"terminate called after throwing an instance of 'c10::Error'"
Closed this issue · 9 comments
Hello,
Thanks for sharing the code. When I tried python train.py --config configs/maml/halfcheetah-vel.yaml --output-folder maml-halfcheetah-vel --seed 1 --num-workers 8
,
It gave me this error,
"terminate called after throwing an instance of 'c10::Error'"
I checked all the requirements are satisfied. What could be the problem?
Thanks
Hi, I have never encountered this error before, and I have no idea what could cause it unfortunately.
Does it happen right away when you launch the script, or after running for a while?
Hello,
It happened a little while after I launch the script.
I think it has something to do with the multiprocessing, any guesses?
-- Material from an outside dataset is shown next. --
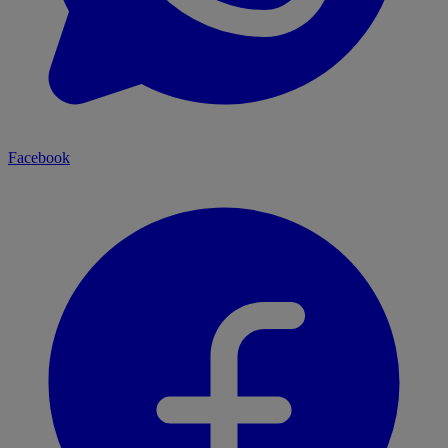
Facebook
Thanks
This could be a multiprocessing issue. All the search results I get are related to some C++ code, so I'm afraid that could be internal to PyTorch (and the relation with multiprocessing). I'm sorry I'm not of much help, I'll keep looking.
Can you give more details about your setup (OS/Python version/PyTorch version)?
Can someone provide the full traceback with this error? With possibly what follows this error (frame #1 ...
?)
This is the full trackback. Thanks!
terminate called after throwing an instance of 'c10::Error'
what(): CUDA error: initialization error (setDevice at /opt/conda/conda-bld/pytorch_1579040055865/work/c10/cuda/impl/CUDAGuardImpl.h:42)
frame #0: c10::Error::Error(c10::SourceLocation, std::string const&) + 0x47 (0x7efcc564c627 in /efs/qinsun/anaconda3/lib/python3.7/site-packages/torch/lib/libc10.so)
frame #1: + 0xecf2 (0x7efcc5880cf2 in /efs/qinsun/anaconda3/lib/python3.7/site-packages/torch/lib/libc10_cuda.so)
frame #2: torch::autograd::Engine::set_device(int) + 0x159 (0x7efccaf3c419 in /efs/qinsun/anaconda3/lib/python3.7/site-packages/torch/lib/libtorch.so)
frame #3: torch::autograd::Engine::thread_init(int) + 0x1a (0x7efccaf3cd9a in /efs/qinsun/anaconda3/lib/python3.7/site-packages/torch/lib/libtorch.so)
frame #4: torch::autograd::python::PythonEngine::thread_init(int) + 0x2a (0x7efcf6a98faa in /efs/qinsun/anaconda3/lib/python3.7/site-packages/torch/lib/libtorch_python.so)
frame #5: + 0xc819d (0x7efcf638519d in /efs/qinsun/anaconda3/lib/python3.7/site-packages/torch/../../../libstdc++.so.6)
frame #6: + 0x76ba (0x7efd057c56ba in /lib/x86_64-linux-gnu/libpthread.so.0)
frame #7: clone + 0x6d (0x7efd054fb41d in /lib/x86_64-linux-gnu/libc.so.6)
It looks like this is a CUDA error. It could be a problem with the multiprocessing context, and maybe adding mp.set_start_method('spawn')
would solve this issue.
I would suggest running the code using CPU instead (the networks are small enough that this shouldn't be a bottleneck), this code was not tested using GPU.